Jeopolitik konumu antik dünyada Somali’yi Afrika’nın en önemli ticaret merkezlerinden birisi haline getirmiştir. Antik dünyada zaten önemli bir jeopolitik konuma sahip olan Somali topraklarının önemi ilerleyen dönemde Süveyş Kanalının inşa edilmesi ile birlikte daha da artmıştır. Fakat Somali’nin artan jeopolitik değeri Somali’nin başına bela olmuştur. İngilizler 1882 yılında Hindistan’a giden yolu güvence altına almak için Somaliland’ın kontrolünü ele geçirdiler. 1884 yılına gelindiğinde ise Berlin Konferansı toplanmış ve Afrika’nın kaderi Birleşik Devletler ve 13 Avrupalı Devlet tarafından belirlenmiştir. Bu toplantıdan nasibini alan Somali’de ilerleyen dönemde İtalyan, İngiliz, Fransız ve Etiyopya Somalisi olarak dört parçaya bölünmüştür. Bu süreçte parçalanan Somali toprakları daha sonrasında tekrardan bir araya gelememiştir. 1949 yılında Haile Selassie Etiyopya Somalisi olarak bilinen ve bugün Etiyopya toprakları içerisinde bulunan Ogedon’a el koymuştur. 1960 yılına gelindiğinde ise Somali Gençlik Birliği’nin (SGB) başını çektiği siyasal parti İngiliz ve İtalyan Somalilerini birleştirilmesinde önemli bir rol oynamış ve Somali’nin bağımsızlığını ilan etmiştir. Bugün Cibuti olarak bilinen Fransız Somalisi ise 1977 yılında bağımsızlığını ilan etmiştir. Bu dördüne ek olarak ise Kenya, Somali’nin güneyinde bulunan ve bugün hala Somalilerin yaşadıkları bir kısım topraklara el koymuş ve bir daha da geri vermemiştir. Buradan da anlaşılacağı üzere Somali’nin hikayesi işgal edilmiş, sömürülmüş ve parçalanmış bir devletin ve milletin hikayesi olarak başlamıştır.
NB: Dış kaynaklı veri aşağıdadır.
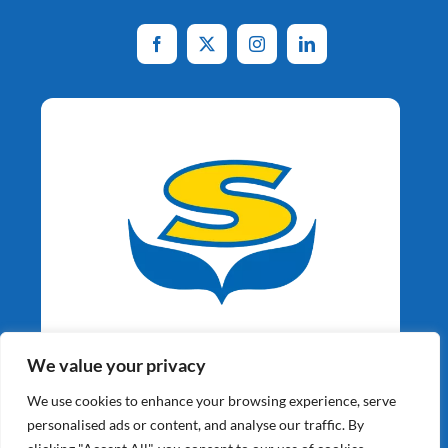
Aardappelspecialisten
We value your privacy
Sinds 1964
We use cookies to enhance your browsing experience, serve
personalised ads or content, and analyse our traffic. By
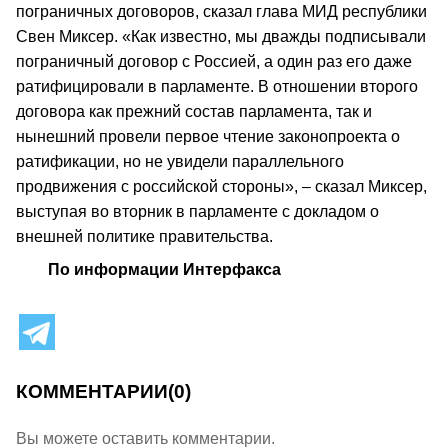
пограничных договоров, сказал глава МИД республики
Свен Миксер. «Как известно, мы дважды подписывали
пограничный договор с Россией, а один раз его даже
ратифицировали в парламенте. В отношении второго
договора как прежний состав парламента, так и
нынешний провели первое чтение законопроекта о
ратификации, но не увидели параллельного
продвижения с российской стороны», – сказал Миксер,
выступая во вторник в парламенте с докладом о
внешней политике правительства.
По информации Интерфакса
КОММЕНТАРИИ
(0)
Вы можете оставить комментарии.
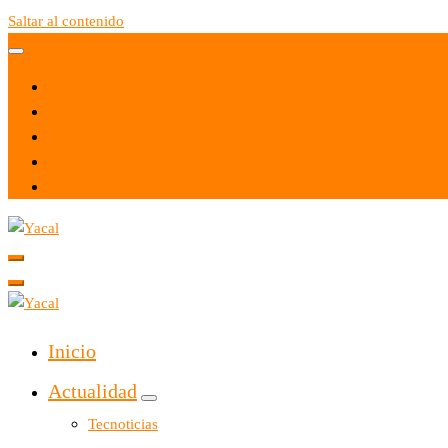
Saltar al contenido
Yacal micro hosting
Yacal micro hosting
Inicio
Actualidad
Tecnoticias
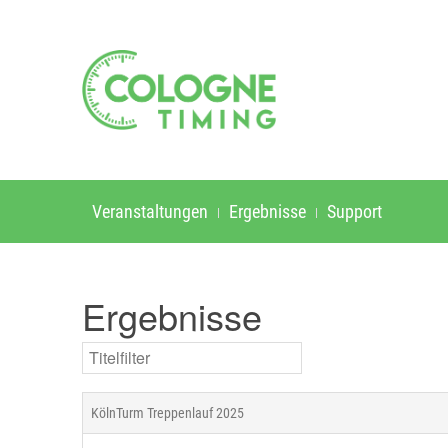
Veranstaltungen
Ergebnisse
Support
Ergebnisse
Titelfilter
KölnTurm Treppenlauf 2025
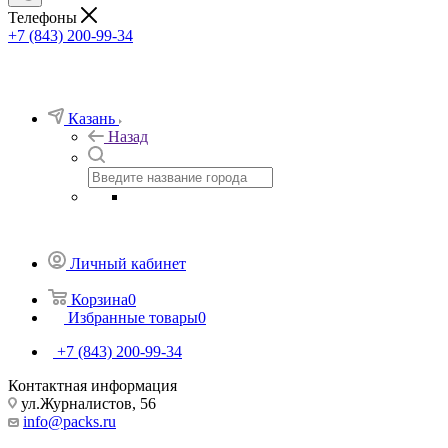
Телефоны
+7 (843) 200-99-34
Казань
Назад
Личный кабинет
Корзина
0
Избранные товары
0
+7 (843) 200-99-34
Контактная информация
ул.Журналистов, 56
info@packs.ru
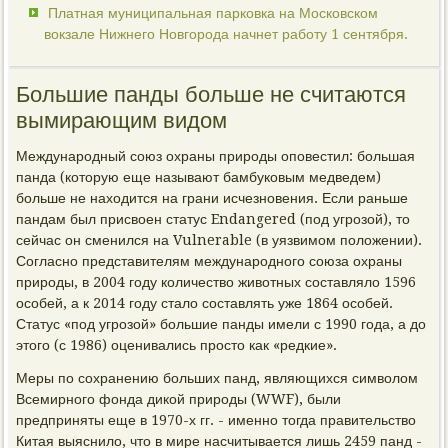
Платная муниципальная парковка на Московском
вокзале Нижнего Новгорода начнет работу 1 сентября.
Большие панды больше не считаются
вымирающим видом
Международный союз охраны природы оповестил: большая
панда (которую еще называют бамбуковым медведем)
больше не находится на грани исчезновения. Если раньше
пандам был присвоен статус Endangered (под угрозой), то
сейчас он сменился на Vulnerable (в уязвимом положении).
Согласно представителям международного союза охраны
природы, в 2004 году количество животных составляло 1596
особей, а к 2014 году стало составлять уже 1864 особей.
Статус «под угрозой» большие панды имели с 1990 года, а до
этого (с 1986) оценивались просто как «редкие».
Меры по сохранению больших панд, являющихся символом
Всемирного фонда дикой природы (WWF), были
предприняты еще в 1970-х гг. - именно тогда правительство
Китая выяснило, что в мире насчитывается лишь 2459 панд -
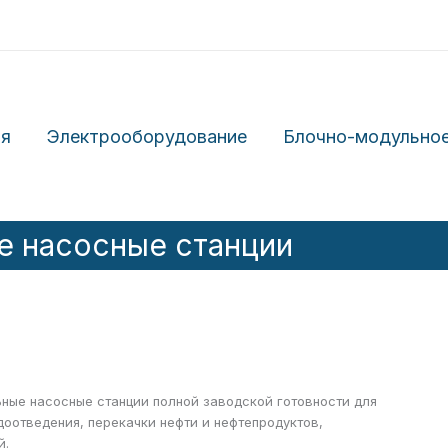
ия
Электрооборудование
Блочно-модульное
 насосные станции
ные насосные станции полной заводской готовности для
оотведения, перекачки нефти и нефтепродуктов,
й.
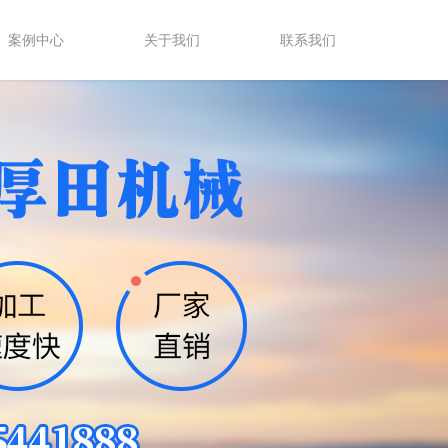
案例中心
关于我们
联系我们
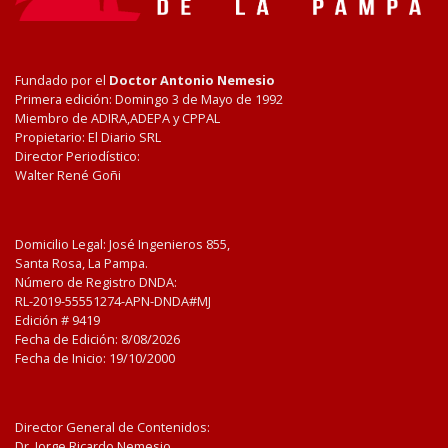
Fundado por el
Doctor Antonio Nemesio
Primera edición: Domingo 3 de Mayo de 1992
Miembro de ADIRA,ADEPA y CPPAL
Propietario: El Diario SRL
Director Periodístico:
Walter René Goñi
Domicilio Legal: José Ingenieros 855,
Santa Rosa, La Pampa.
Número de Registro DNDA:
RL-2019-55551274-APN-DNDA#MJ
Edición #
9419
Fecha de Edición:
8/08/2026
Fecha de Inicio: 19/10/2000
Director General de Contenidos:
Dr. Jorge Ricardo Nemesio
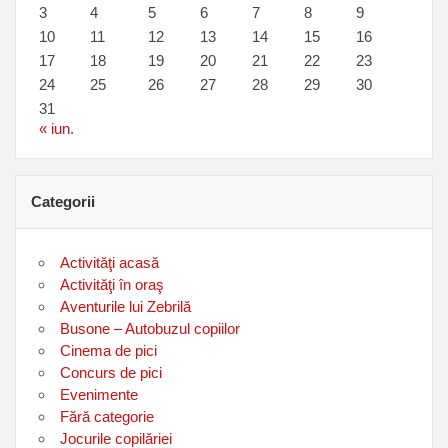
3
4
5
6
7
8
9
10
11
12
13
14
15
16
17
18
19
20
21
22
23
24
25
26
27
28
29
30
31
« iun.
Categorii
Activităţi acasă
Activităţi în oraş
Aventurile lui Zebrilă
Busone – Autobuzul copiilor
Cinema de pici
Concurs de pici
Evenimente
Fără categorie
Jocurile copilăriei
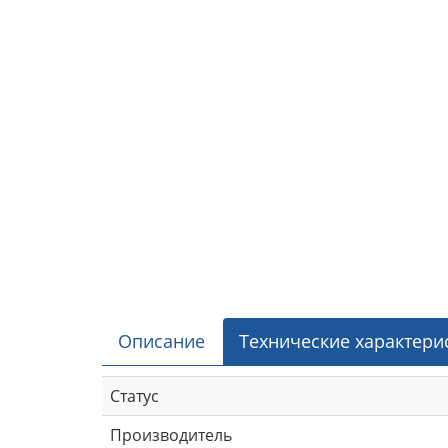
Описание
Технические характери
Статус
Производитель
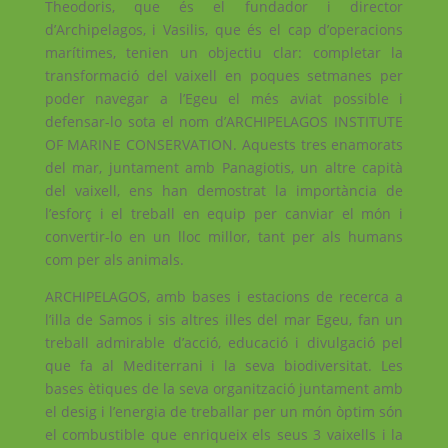
Theodoris, que és el fundador i director
d’Archipelagos, i Vasilis, que és el cap d’operacions
marítimes, tenien un objectiu clar: completar la
transformació del vaixell en poques setmanes per
poder navegar a l’Egeu el més aviat possible i
defensar-lo sota el nom d’ARCHIPELAGOS INSTITUTE
OF MARINE CONSERVATION. Aquests tres enamorats
del mar, juntament amb Panagiotis, un altre capità
del vaixell, ens han demostrat la importància de
l’esforç i el treball en equip per canviar el món i
convertir-lo en un lloc millor, tant per als humans
com per als animals.
ARCHIPELAGOS, amb bases i estacions de recerca a
l’illa de Samos i sis altres illes del mar Egeu, fan un
treball admirable d’acció, educació i divulgació pel
que fa al Mediterrani i la seva biodiversitat. Les
bases ètiques de la seva organització juntament amb
el desig i l’energia de treballar per un món òptim són
el combustible que enriqueix els seus 3 vaixells i la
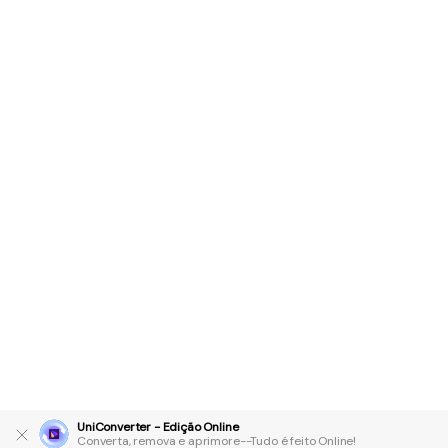
UniConverter - Edição Online
Converta, remova e aprimore--Tudo é feito Online!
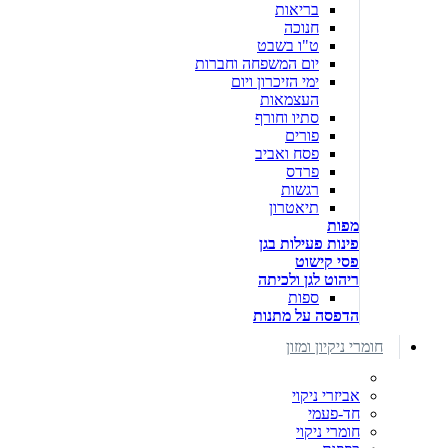
בריאות
חנוכה
ט"ו בשבט
יום המשפחה וחברות
ימי הזיכרון ויום
העצמאות
סתיו וחורף
פורים
פסח ואביב
פרדס
רגשות
תיאטרון
מפות
פינות פעילות בגן
פסי קישוט
ריהוט לגן ולכיתה
ספות
הדפסה על מתנות
חומרי ניקיון ומזון
אביזרי ניקוי
חד-פעמי
חומרי ניקוי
1 Temmuz 1960 yılında Afrika’da demokrasinin parlayan bir yıldızı olarak Somali bağımsızlığını ilan etmiş ve SGB’nin bir üyesi olan Aden Abdullah Osman Daar demokratik seçimler sonucunda Somali’nin ilk cumhurbaşkanı olarak seçilmiştir. 1967 yılına kadar iktidarda kalan Daar, 1967 de Somali’nin kuruluşu sırasında Başbakan olarak atadığı Abdirashid Ali Sharmarke’ye demokratik seçimlerde yenilmiş ve iktidarı Sharmarke’ye vererek barışçıl yollarla iktidarı devreden ilk Afrikalı lider olarak tarihe geçmiştir. Ardından ise 15 Ekim 1969'da kuzeydeki Las Anod kasabasına resmi bir ziyarette bulunurken, Sharmarke kendi korumalarından birisi tarafından suikaste uğramış ve hayatını kaybetmiştir.  Sharmarke suikastının ardından, 21 Ekim 1969'da (cenazesinden sonraki gün) Tümgeneral Mohamed Siad Barre, Yarbay Salaad Gabeyre Kediye ve Polis Şefi Jama Ali Korshel tarafından organize edilen kansız bir askeri darbe gerçekleşmiştir. Böylece Somali’nin gurur verici demokrasi hikayesi sona ermiştir. Darbe sonrasında Kediye’yi karşı darbe iddiası ile infaz eden, Korshel’i ise hapse attıran Barre, Somali milliyetçiliğinin yoğun etkileriyle Kur’an ve Marksizm-Leninizm'e dayalı bir bilimsel sosyalizm biçimini savunmuş ve ülkenin mutlak lideri olarak tek başına yoluna devam etmiştir.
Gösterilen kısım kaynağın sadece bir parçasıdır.